I just made two very important discoveries. As much as I loathed buying Acrobat Standard, and as poorly as it ran on my machine using a case sensitive filesystem, it does have a redeeming feature.
It has a built-in OCR engine, which I knew. I hadn’t tried it. I decided to try it on an academic paper that I had in my archive. However, when I loaded the paper (which looked scanned) I was already able to select the text, though I didn’t know why. I was also able to do so in Preview, so it couldn’t have been a feature of Acrobat.
I took another paper that was clearly scanned, and tried to run OCR on it. It didn’t have the selectability that the first one did to start with.

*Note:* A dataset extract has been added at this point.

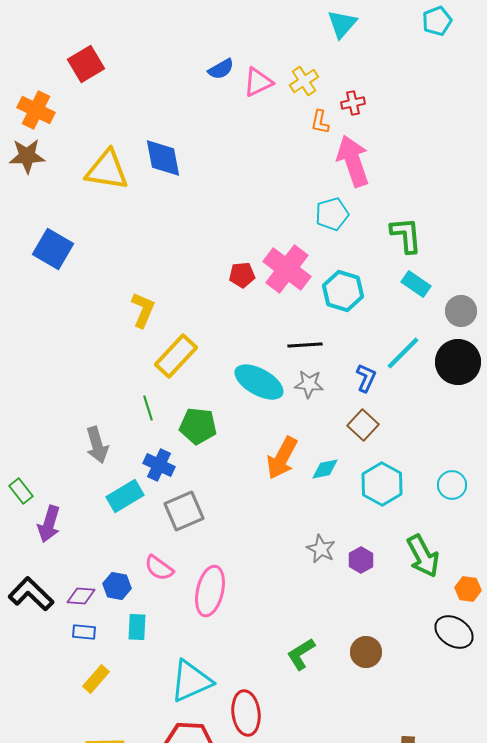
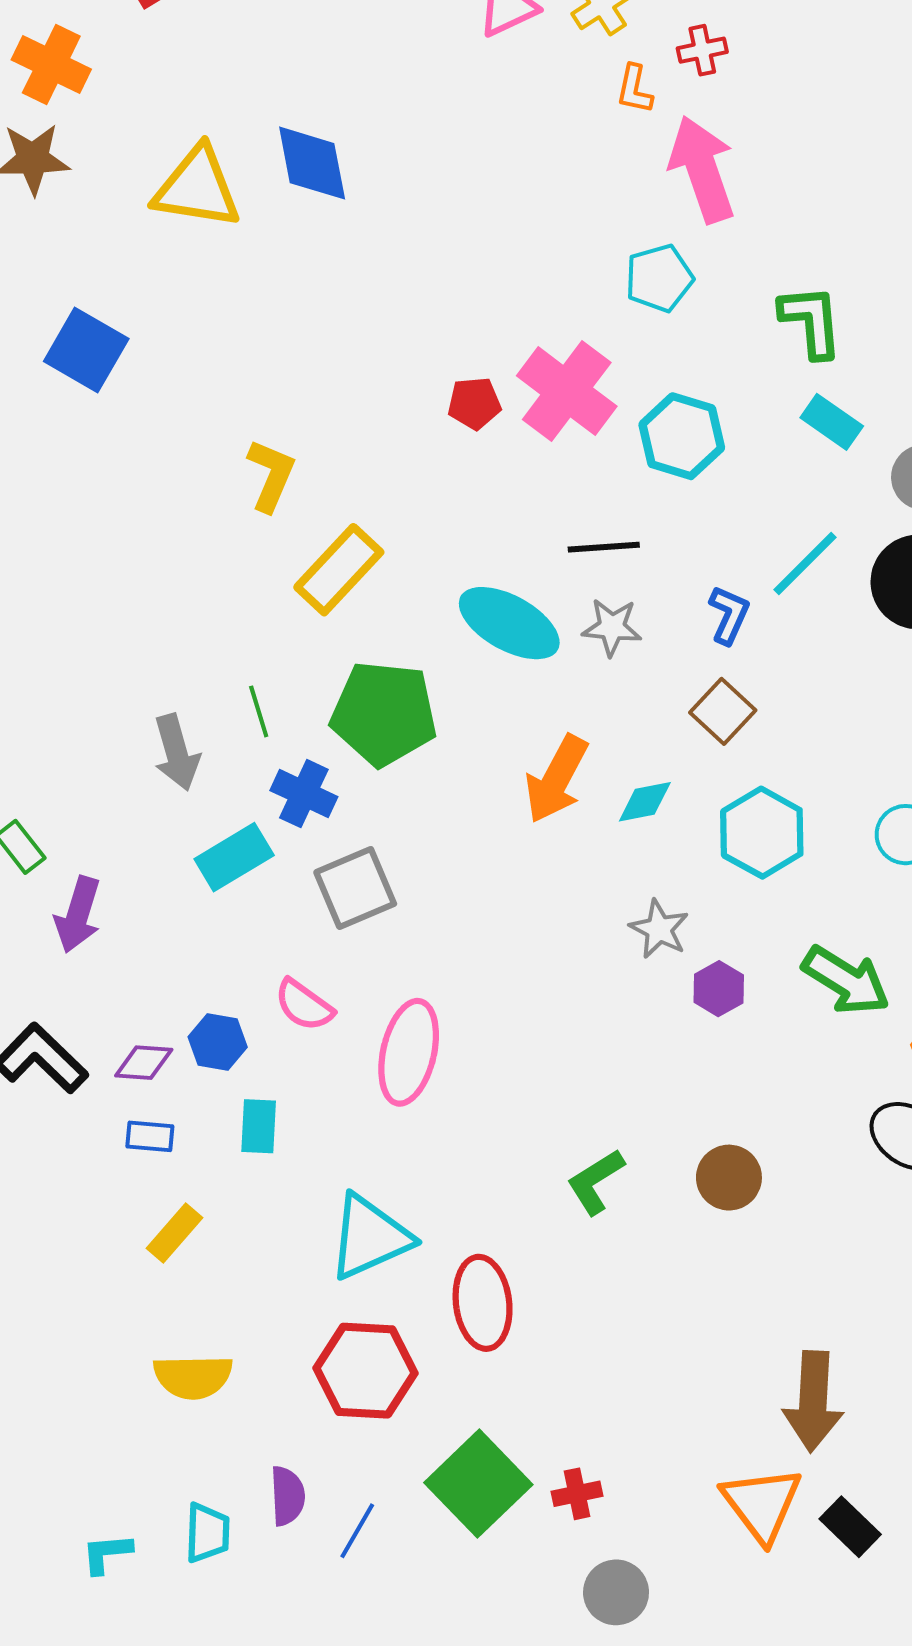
green line: (148, 408) -> (259, 711), moved
green pentagon: (198, 426) -> (384, 713), size x1.4
gray star: (321, 549) -> (659, 929), moved
green arrow: (423, 556) -> (846, 980), turned -30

However, after OCR… it did.
So, the two important discoveries are that Acrobat will overlay your scanned documents with selectable text information transparently, and that Circulation Research appears to have already done this on their downloadable PDFs from older articles.
This explains why PDFs that I thought were scanned have been showing up in Spotlight searches that pick up their contents.
ADDENDUM: Apparently Acrobat Pro can do this in batch mode. This has major implications for me. I might even consider buying it at some point, once they come out with a universal binary.
News flash: Acrobat 8 Professional *is* a Universal Binary application; there is no Acrobat 8 Standard version on the Mac.
I looked after writing the post and saw that Acrobat 8 had come out. I wasn’t aware — I’m still using Acrobat Standard 7 with Rosetta.